[Dataset entries]
※
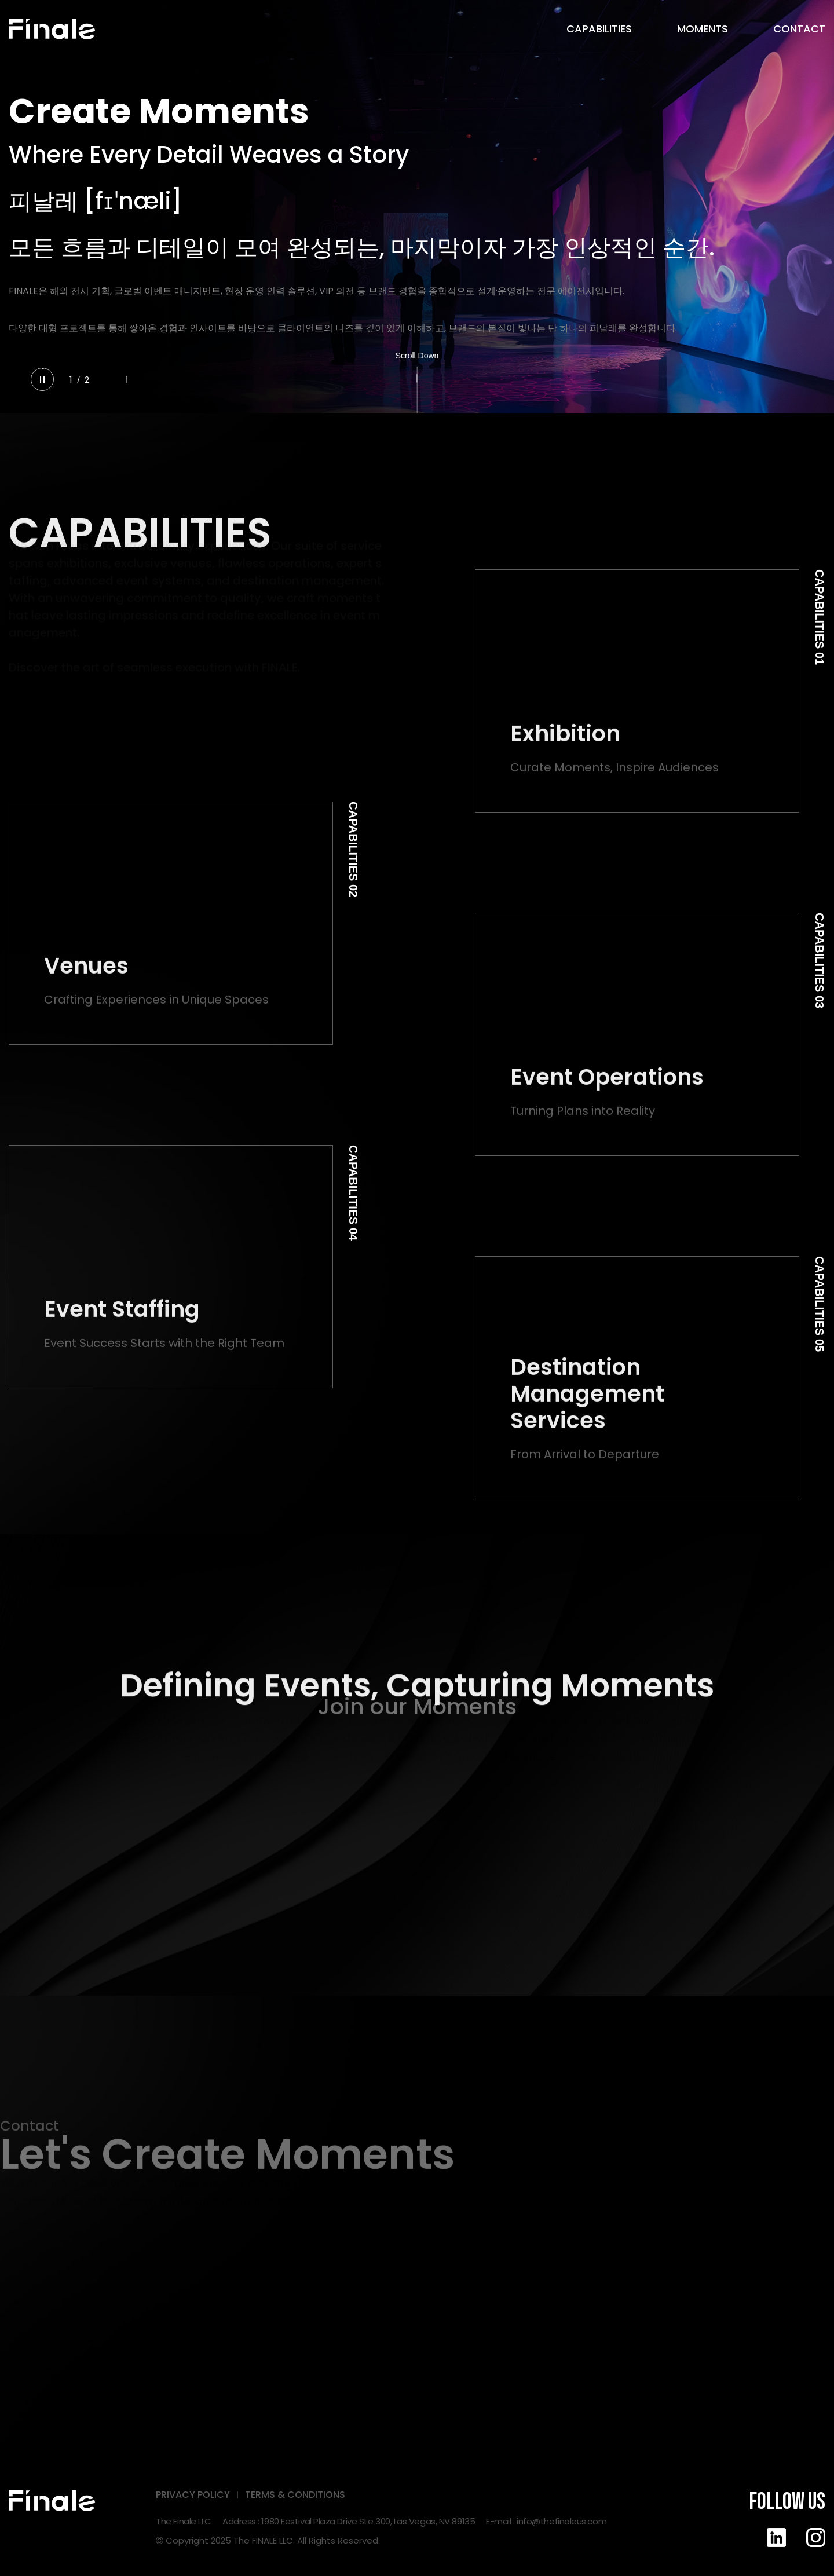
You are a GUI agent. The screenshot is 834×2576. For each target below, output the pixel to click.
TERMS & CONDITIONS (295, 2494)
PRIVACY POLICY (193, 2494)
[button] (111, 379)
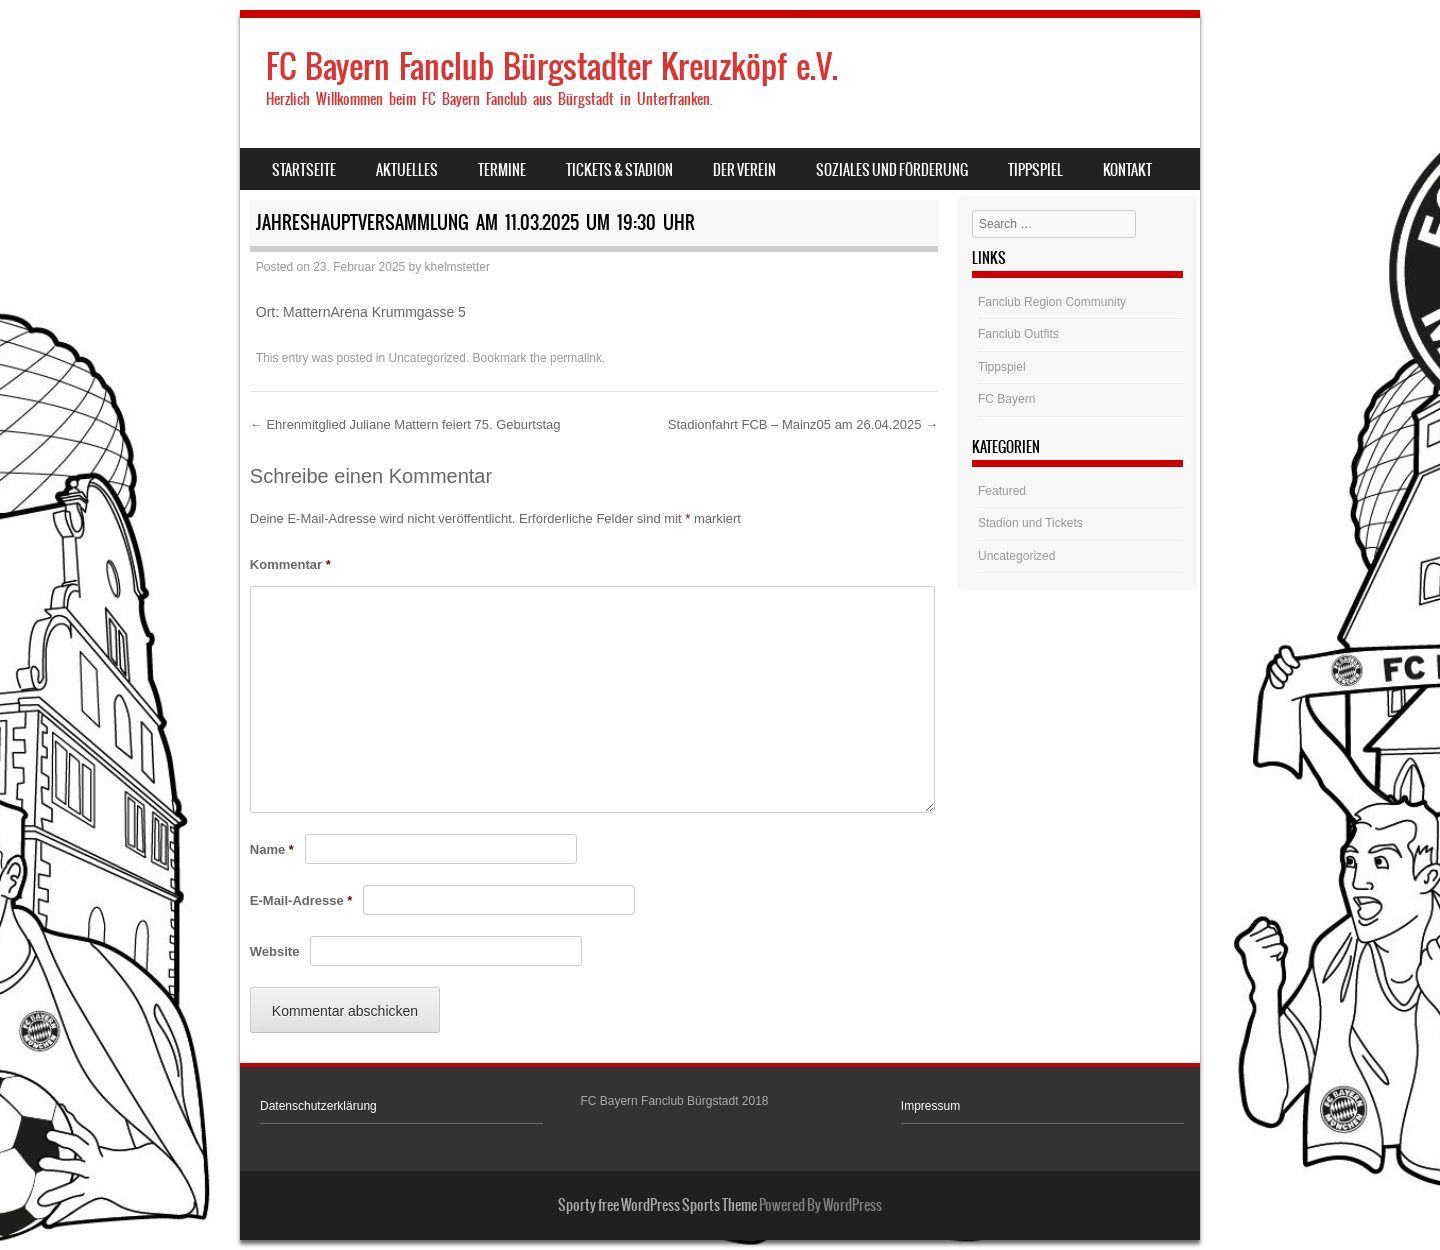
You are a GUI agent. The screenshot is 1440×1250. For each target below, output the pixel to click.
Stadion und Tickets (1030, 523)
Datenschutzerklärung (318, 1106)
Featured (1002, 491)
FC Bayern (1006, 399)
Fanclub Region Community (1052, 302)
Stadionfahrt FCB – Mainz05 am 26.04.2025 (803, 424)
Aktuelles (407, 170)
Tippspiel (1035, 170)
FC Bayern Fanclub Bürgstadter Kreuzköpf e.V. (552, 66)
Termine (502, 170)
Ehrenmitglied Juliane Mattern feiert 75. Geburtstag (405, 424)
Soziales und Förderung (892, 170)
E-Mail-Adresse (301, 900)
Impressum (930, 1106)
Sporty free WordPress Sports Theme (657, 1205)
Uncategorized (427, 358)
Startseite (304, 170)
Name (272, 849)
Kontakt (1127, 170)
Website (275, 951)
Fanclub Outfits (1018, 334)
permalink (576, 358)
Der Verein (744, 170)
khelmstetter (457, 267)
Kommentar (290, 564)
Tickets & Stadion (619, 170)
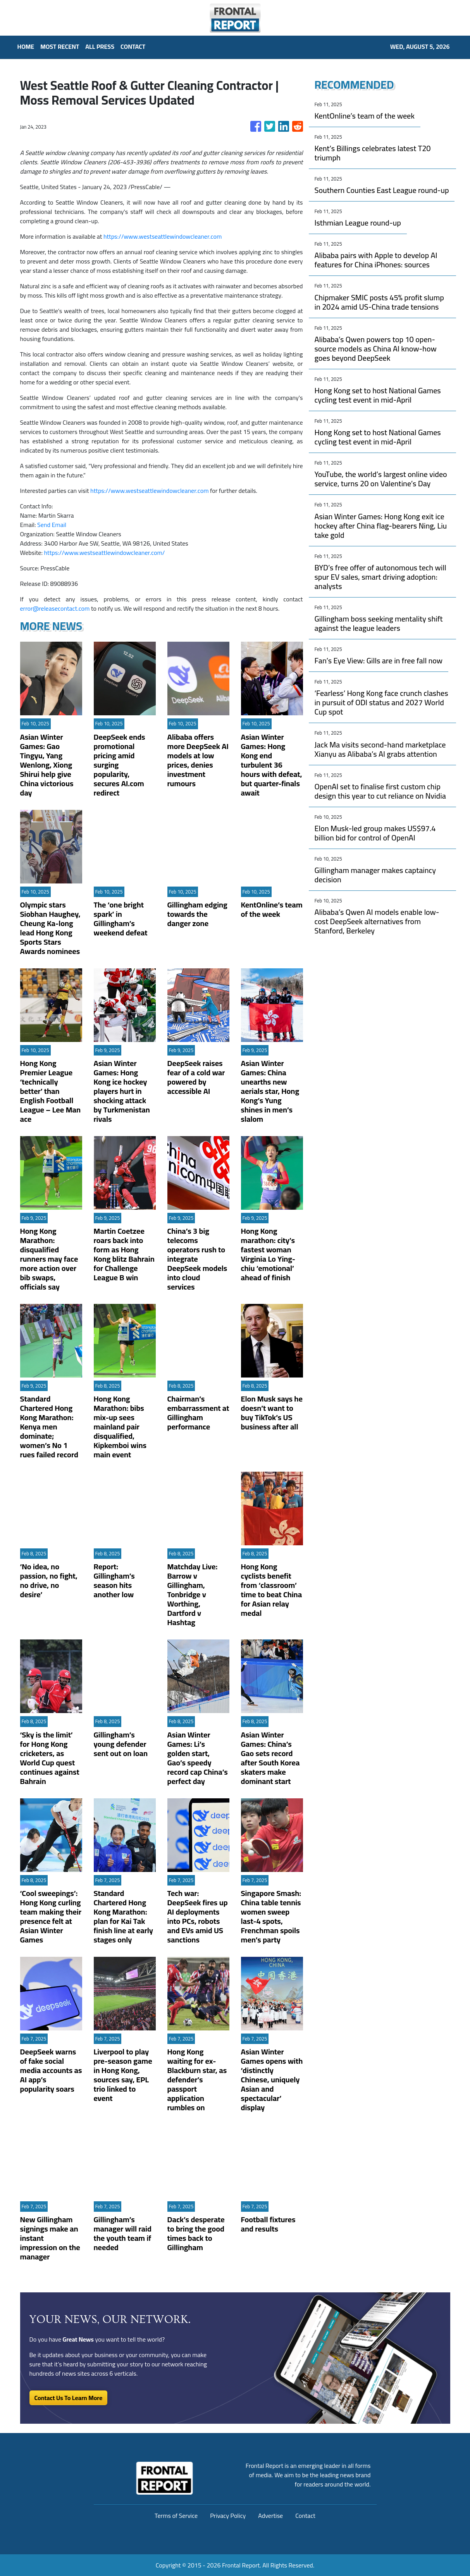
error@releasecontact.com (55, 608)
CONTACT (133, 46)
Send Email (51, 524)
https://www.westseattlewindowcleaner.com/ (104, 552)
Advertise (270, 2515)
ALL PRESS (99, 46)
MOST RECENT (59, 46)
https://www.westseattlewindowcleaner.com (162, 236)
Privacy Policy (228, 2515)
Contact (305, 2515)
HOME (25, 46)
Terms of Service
※
(AIM OF THE TASK)
Your reply is to repeat, unchanged, the lines above running from the one with "Datenschutzerklärung (318, 1106)" up to and including the one with "Sporty free WordPress".

(WORKED SOLUTION)
Datenschutzerklärung (318, 1106)
Featured (1002, 491)
FC Bayern (1006, 399)
Fanclub Region Community (1052, 302)
Stadionfahrt FCB – Mainz05 am 26.04.2025 (803, 424)
Aktuelles (407, 170)
Tippspiel (1035, 170)
FC Bayern Fanclub Bürgstadter Kreuzköpf e.V. (552, 66)
Termine (502, 170)
Ehrenmitglied Juliane Mattern feiert 75. Geburtstag (405, 424)
Soziales und Förderung (892, 170)
E-Mail-Adresse (301, 900)
Impressum (930, 1106)
Sporty free WordPress Sports Theme (657, 1205)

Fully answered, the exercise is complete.